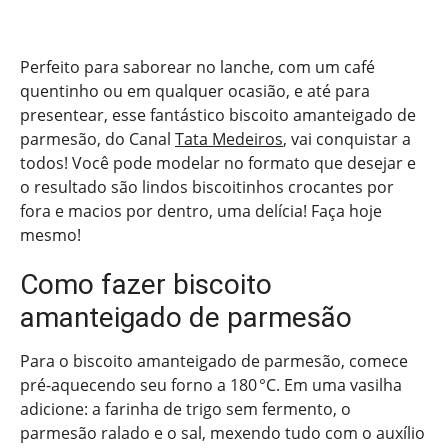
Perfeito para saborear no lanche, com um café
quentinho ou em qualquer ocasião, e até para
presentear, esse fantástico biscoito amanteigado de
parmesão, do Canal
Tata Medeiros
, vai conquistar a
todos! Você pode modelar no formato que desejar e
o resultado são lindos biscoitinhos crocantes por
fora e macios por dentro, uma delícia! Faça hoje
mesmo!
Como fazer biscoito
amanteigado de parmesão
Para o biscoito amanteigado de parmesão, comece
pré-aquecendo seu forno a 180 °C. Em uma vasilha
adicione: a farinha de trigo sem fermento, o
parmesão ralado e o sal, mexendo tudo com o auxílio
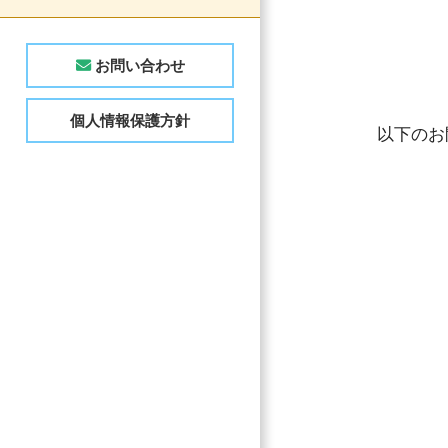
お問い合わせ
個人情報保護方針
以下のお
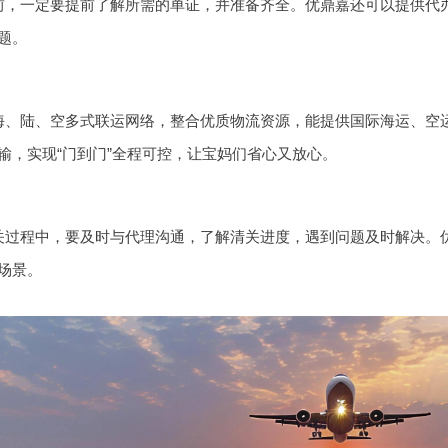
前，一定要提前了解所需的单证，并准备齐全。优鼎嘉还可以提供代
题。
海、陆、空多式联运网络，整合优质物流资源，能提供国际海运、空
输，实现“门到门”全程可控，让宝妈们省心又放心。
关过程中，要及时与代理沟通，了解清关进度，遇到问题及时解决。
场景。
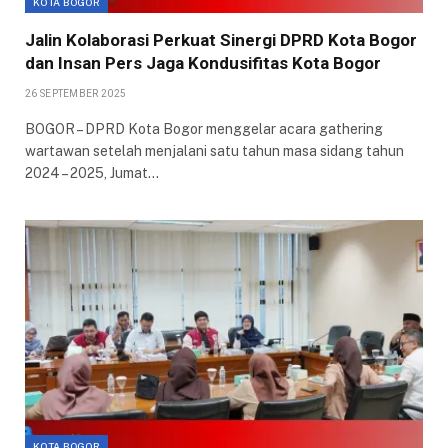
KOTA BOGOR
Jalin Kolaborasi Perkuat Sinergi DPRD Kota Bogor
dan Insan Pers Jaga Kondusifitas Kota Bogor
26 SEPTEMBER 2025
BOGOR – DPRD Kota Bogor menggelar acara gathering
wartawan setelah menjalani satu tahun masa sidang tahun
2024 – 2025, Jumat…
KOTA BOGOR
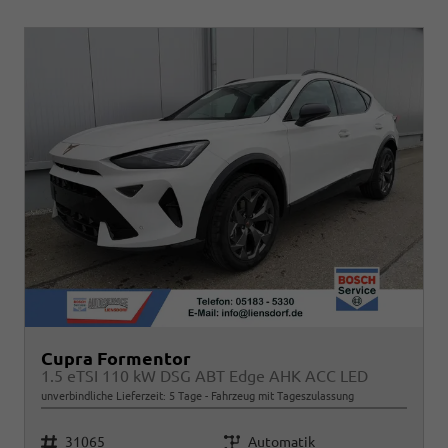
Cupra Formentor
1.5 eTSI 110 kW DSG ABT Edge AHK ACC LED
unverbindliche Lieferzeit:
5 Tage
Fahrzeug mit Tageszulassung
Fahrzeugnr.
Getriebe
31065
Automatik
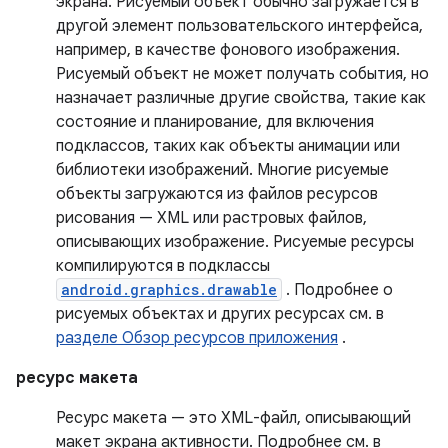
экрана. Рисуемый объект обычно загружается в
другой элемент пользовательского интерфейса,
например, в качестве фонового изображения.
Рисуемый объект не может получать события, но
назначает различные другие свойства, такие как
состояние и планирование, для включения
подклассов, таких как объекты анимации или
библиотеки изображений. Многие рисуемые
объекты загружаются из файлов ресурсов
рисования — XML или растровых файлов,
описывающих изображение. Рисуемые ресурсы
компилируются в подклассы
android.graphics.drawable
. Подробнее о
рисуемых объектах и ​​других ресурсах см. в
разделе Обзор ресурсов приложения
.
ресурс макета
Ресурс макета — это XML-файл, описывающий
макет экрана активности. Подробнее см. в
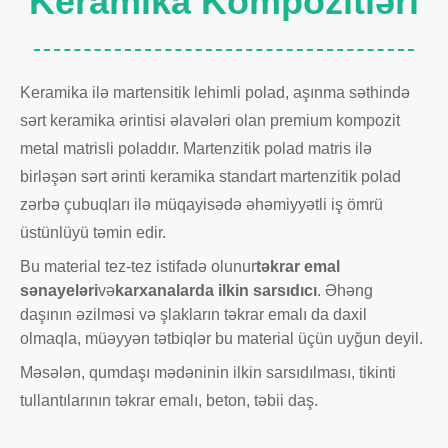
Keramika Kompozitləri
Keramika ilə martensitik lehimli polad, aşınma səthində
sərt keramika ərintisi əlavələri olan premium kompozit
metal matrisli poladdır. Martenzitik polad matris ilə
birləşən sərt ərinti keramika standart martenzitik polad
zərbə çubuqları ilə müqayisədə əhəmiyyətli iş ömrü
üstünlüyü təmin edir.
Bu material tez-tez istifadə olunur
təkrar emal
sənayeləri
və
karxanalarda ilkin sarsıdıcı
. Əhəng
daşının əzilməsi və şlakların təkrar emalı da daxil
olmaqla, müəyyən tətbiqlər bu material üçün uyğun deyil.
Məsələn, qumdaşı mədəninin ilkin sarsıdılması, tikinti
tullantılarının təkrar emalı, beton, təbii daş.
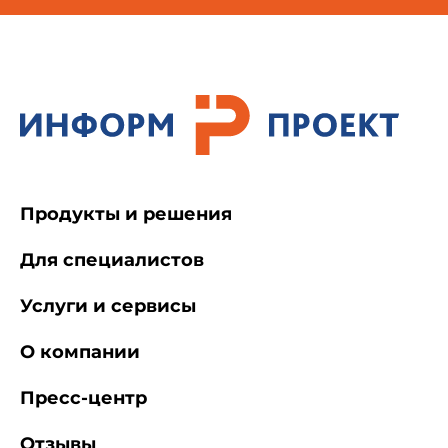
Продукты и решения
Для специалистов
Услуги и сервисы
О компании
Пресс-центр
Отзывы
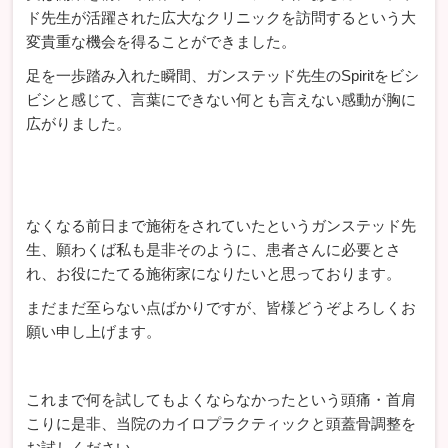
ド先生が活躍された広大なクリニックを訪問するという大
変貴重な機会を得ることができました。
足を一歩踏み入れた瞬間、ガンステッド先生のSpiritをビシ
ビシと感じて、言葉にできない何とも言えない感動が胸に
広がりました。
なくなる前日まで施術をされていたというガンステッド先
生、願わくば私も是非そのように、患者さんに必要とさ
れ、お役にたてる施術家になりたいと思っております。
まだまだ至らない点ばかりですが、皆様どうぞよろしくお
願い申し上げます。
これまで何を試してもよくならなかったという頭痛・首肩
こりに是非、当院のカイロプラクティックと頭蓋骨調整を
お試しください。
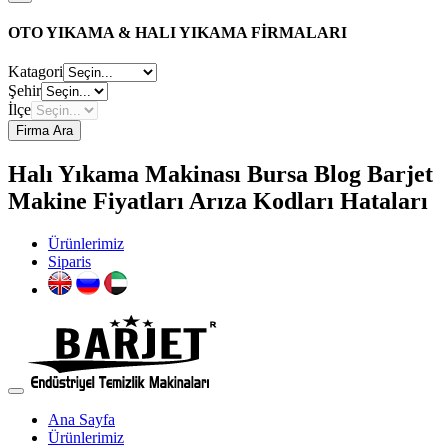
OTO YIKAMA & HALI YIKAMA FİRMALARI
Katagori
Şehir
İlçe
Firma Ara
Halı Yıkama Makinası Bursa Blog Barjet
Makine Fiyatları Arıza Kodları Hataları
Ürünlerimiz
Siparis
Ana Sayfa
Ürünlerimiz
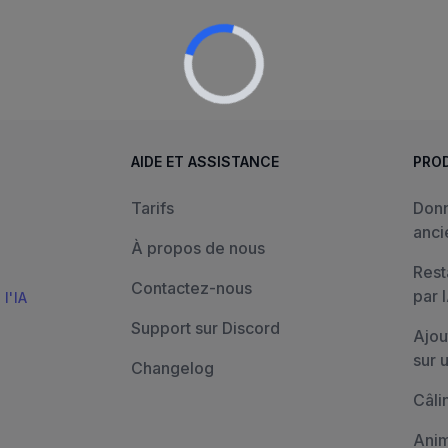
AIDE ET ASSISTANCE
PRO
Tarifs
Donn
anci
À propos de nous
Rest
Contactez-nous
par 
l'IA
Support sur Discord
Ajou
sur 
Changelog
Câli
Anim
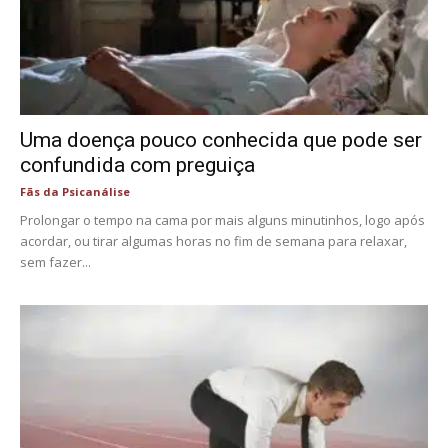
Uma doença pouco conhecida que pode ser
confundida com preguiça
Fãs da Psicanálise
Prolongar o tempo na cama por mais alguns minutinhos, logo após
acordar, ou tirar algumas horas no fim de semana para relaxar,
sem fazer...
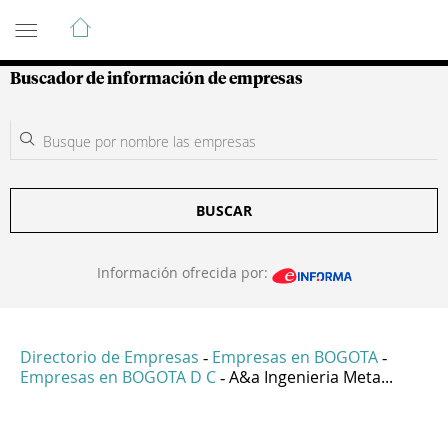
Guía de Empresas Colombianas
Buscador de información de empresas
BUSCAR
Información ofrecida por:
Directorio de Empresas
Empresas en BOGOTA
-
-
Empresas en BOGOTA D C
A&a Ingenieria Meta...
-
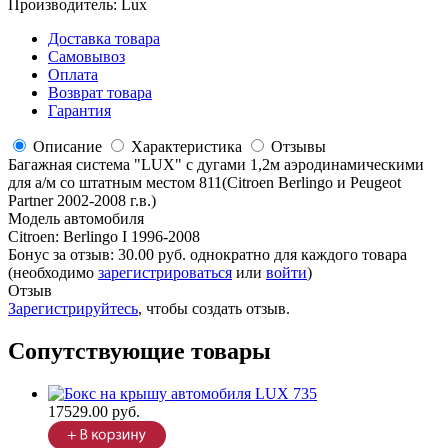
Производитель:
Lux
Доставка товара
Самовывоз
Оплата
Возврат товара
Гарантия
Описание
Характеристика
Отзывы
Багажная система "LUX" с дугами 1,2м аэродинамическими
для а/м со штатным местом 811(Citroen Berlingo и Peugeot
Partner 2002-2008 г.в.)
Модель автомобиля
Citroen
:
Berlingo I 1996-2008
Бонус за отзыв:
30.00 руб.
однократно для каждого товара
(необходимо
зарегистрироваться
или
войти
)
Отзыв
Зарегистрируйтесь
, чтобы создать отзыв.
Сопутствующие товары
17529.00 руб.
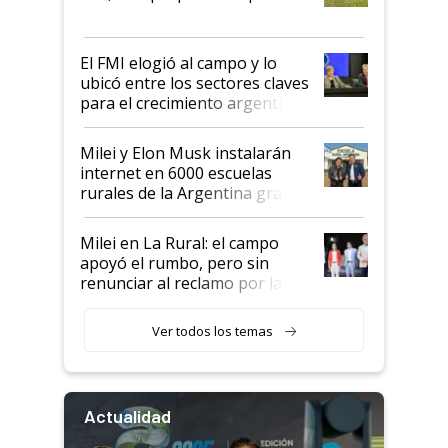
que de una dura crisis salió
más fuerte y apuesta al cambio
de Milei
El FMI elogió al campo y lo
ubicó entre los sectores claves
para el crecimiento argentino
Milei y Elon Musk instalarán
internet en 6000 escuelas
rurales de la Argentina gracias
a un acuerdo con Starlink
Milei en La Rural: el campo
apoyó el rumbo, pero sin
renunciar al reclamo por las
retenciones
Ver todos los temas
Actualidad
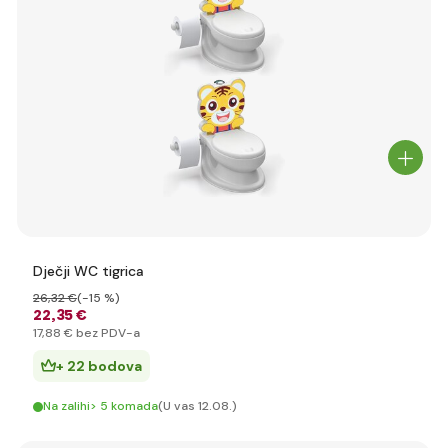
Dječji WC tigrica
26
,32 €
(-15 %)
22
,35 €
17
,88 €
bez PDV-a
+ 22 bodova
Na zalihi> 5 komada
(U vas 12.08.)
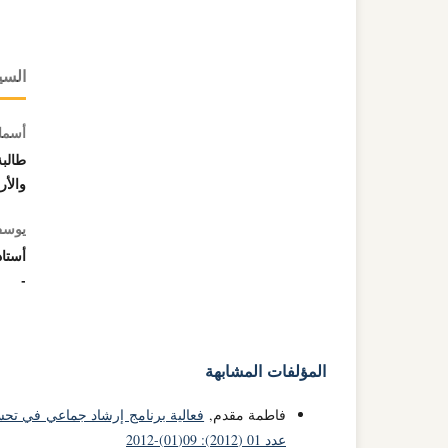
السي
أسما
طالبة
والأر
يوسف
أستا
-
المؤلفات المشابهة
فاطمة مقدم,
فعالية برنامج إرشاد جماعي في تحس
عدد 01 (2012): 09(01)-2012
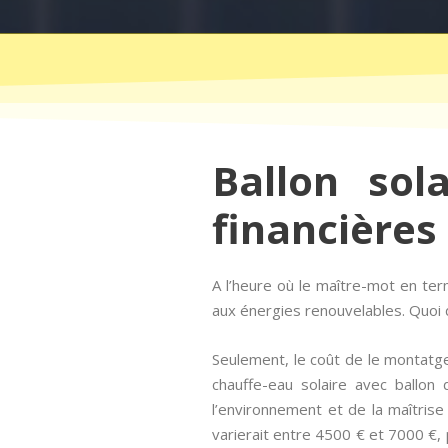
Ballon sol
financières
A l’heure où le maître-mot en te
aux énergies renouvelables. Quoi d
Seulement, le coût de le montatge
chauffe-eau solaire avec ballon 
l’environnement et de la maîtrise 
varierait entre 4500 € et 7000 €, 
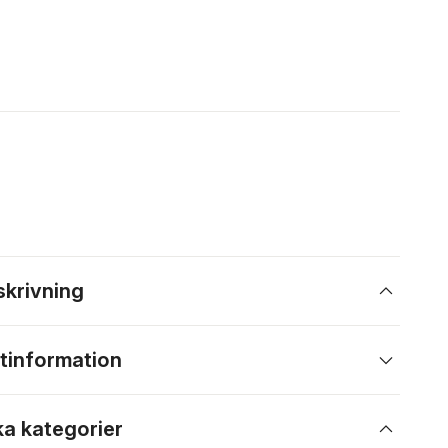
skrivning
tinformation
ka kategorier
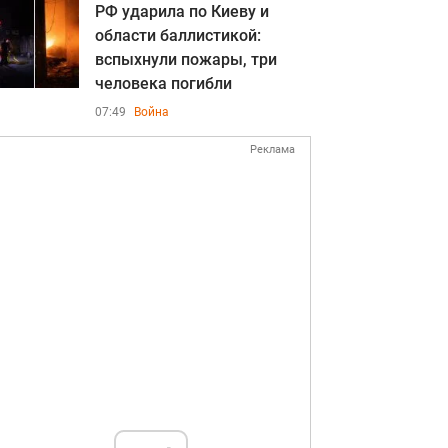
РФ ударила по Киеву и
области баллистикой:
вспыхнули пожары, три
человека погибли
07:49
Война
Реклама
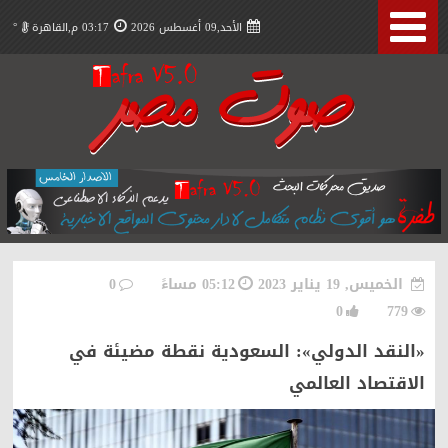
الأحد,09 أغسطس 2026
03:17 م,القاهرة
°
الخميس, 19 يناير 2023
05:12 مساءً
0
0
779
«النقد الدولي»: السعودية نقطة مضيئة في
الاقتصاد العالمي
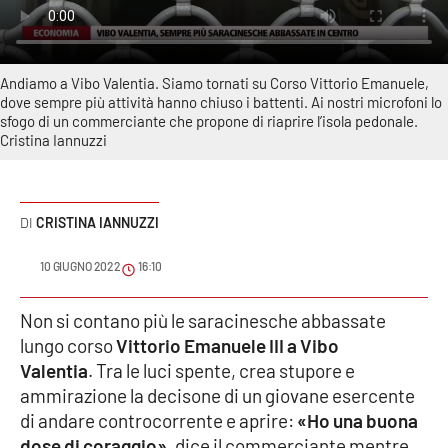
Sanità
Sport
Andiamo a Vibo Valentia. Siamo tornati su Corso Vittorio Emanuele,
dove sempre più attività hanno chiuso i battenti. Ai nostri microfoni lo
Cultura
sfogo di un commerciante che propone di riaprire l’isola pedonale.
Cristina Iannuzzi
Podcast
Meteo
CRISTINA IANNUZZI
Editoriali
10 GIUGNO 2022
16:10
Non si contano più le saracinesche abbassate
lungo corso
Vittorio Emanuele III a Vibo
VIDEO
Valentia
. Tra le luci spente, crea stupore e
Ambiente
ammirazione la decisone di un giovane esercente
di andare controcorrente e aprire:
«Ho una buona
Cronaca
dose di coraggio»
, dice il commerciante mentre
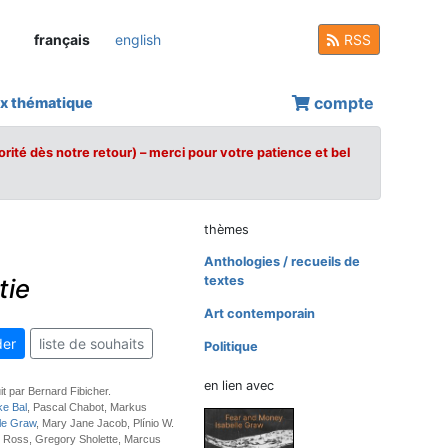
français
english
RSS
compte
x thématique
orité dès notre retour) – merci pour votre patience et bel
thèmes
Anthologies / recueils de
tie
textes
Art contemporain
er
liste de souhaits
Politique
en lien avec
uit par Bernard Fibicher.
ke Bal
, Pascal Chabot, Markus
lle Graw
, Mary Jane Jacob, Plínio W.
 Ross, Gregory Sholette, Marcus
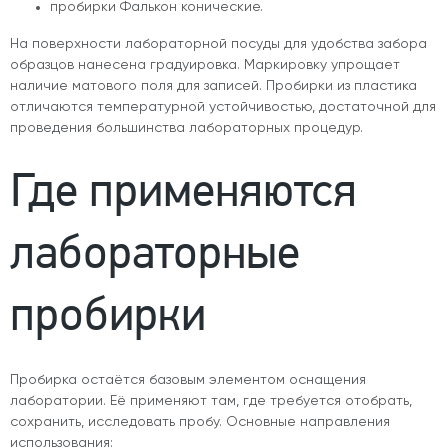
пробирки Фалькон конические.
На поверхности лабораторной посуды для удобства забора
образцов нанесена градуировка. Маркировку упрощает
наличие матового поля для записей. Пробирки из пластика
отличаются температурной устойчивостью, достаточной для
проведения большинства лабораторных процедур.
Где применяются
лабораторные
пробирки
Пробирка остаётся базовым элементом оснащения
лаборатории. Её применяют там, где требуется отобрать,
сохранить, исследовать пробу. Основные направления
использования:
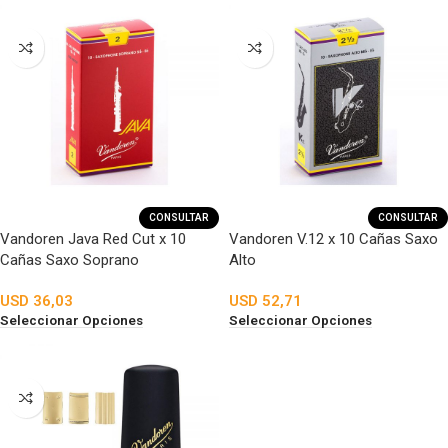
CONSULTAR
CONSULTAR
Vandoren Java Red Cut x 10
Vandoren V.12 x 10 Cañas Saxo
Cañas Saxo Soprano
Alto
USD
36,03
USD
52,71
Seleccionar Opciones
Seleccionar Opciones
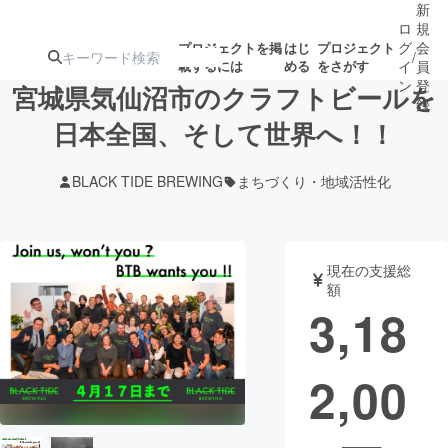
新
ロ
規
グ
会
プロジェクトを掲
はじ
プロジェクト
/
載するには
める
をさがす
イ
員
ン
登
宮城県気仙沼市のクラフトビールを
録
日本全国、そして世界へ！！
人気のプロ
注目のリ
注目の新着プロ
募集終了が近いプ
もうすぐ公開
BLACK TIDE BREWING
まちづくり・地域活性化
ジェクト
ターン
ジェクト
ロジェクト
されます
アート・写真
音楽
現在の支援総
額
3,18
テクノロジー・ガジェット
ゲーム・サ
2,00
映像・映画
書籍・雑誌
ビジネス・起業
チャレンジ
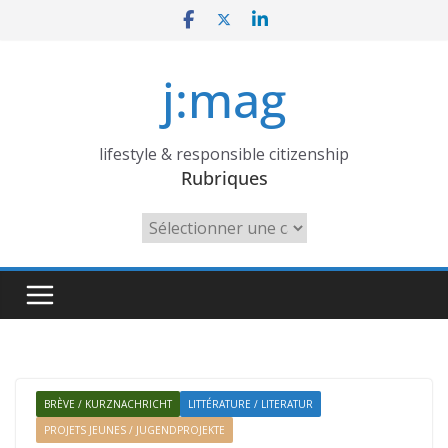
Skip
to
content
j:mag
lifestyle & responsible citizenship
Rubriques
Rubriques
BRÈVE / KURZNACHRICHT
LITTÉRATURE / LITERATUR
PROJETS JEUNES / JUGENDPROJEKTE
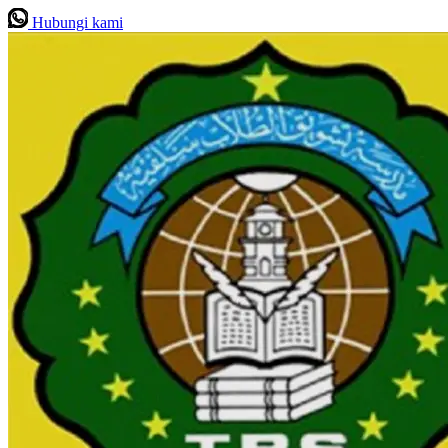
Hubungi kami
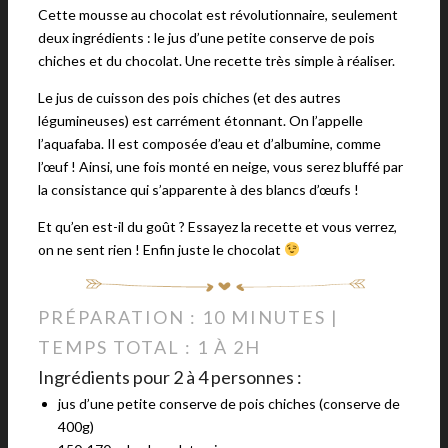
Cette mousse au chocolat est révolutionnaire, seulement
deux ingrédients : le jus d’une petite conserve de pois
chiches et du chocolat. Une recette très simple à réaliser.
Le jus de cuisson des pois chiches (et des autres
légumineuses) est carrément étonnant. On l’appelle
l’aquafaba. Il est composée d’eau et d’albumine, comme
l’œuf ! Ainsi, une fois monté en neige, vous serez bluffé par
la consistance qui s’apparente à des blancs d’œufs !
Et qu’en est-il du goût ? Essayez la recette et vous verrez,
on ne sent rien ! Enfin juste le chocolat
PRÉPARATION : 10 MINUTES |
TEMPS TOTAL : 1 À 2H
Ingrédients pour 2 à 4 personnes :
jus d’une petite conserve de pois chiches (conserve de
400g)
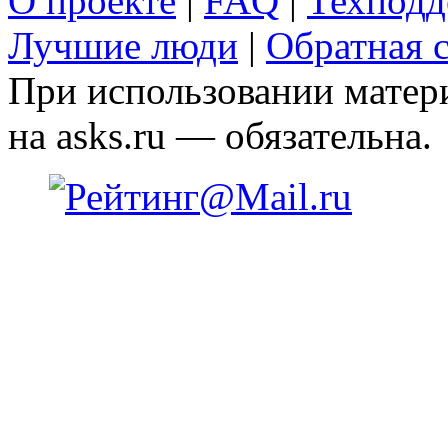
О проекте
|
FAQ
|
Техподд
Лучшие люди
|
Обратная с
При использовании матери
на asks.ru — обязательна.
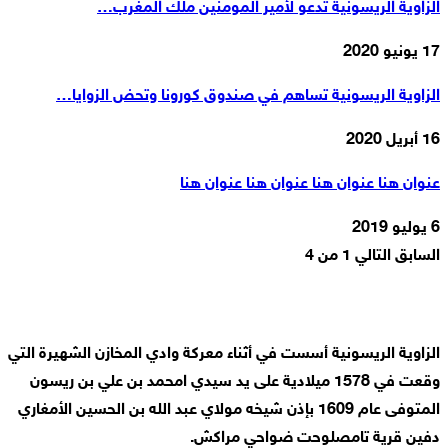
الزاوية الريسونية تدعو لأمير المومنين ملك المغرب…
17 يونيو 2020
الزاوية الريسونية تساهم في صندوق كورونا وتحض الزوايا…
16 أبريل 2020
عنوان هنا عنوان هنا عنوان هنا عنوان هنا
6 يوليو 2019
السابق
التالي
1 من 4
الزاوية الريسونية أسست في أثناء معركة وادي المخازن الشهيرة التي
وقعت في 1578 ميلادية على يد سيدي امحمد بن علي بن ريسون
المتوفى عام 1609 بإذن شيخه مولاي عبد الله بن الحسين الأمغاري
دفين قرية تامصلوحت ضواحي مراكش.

● ● ●

▶ [What to produce] Starting with the opening line of the listing, write out each line exactly until the line that contains "макет экрана активности. Подробнее см. в" has been included; skip the pictures.

▶ [Task response]
Perfeito para saborear no lanche, com um café
quentinho ou em qualquer ocasião, e até para
presentear, esse fantástico biscoito amanteigado de
parmesão, do Canal
Tata Medeiros
, vai conquistar a
todos! Você pode modelar no formato que desejar e
o resultado são lindos biscoitinhos crocantes por
fora e macios por dentro, uma delícia! Faça hoje
mesmo!
Como fazer biscoito
amanteigado de parmesão
Para o biscoito amanteigado de parmesão, comece
pré-aquecendo seu forno a 180 °C. Em uma vasilha
adicione: a farinha de trigo sem fermento, o
parmesão ralado e o sal, mexendo tudo com o auxílio
お問い合わせ
個人情報保護方針
以下のお
前，一定要提前了解所需的单证，并准备齐全。优鼎嘉还可以提供代
题。
海、陆、空多式联运网络，整合优质物流资源，能提供国际海运、空
输，实现“门到门”全程可控，让宝妈们省心又放心。
关过程中，要及时与代理沟通，了解清关进度，遇到问题及时解决。
场景。
KOTA BOGOR
Jalin Kolaborasi Perkuat Sinergi DPRD Kota Bogor
dan Insan Pers Jaga Kondusifitas Kota Bogor
26 SEPTEMBER 2025
BOGOR – DPRD Kota Bogor menggelar acara gathering
wartawan setelah menjalani satu tahun masa sidang tahun
2024 – 2025, Jumat…
KOTA BOGOR
Cupra Formentor
1.5 eTSI 110 kW DSG ABT Edge AHK ACC LED
unverbindliche Lieferzeit:
5 Tage
Fahrzeug mit Tageszulassung
Fahrzeugnr.
Getriebe
31065
Automatik
экрана. Рисуемый объект обычно загружается в
другой элемент пользовательского интерфейса,
например, в качестве фонового изображения.
Рисуемый объект не может получать события, но
назначает различные другие свойства, такие как
состояние и планирование, для включения
подклассов, таких как объекты анимации или
библиотеки изображений. Многие рисуемые
объекты загружаются из файлов ресурсов
рисования — XML или растровых файлов,
описывающих изображение. Рисуемые ресурсы
компилируются в подклассы
android.graphics.drawable
. Подробнее о
рисуемых объектах и ​​других ресурсах см. в
разделе Обзор ресурсов приложения
.
ресурс макета
Ресурс макета — это XML-файл, описывающий
макет экрана активности. Подробнее см. в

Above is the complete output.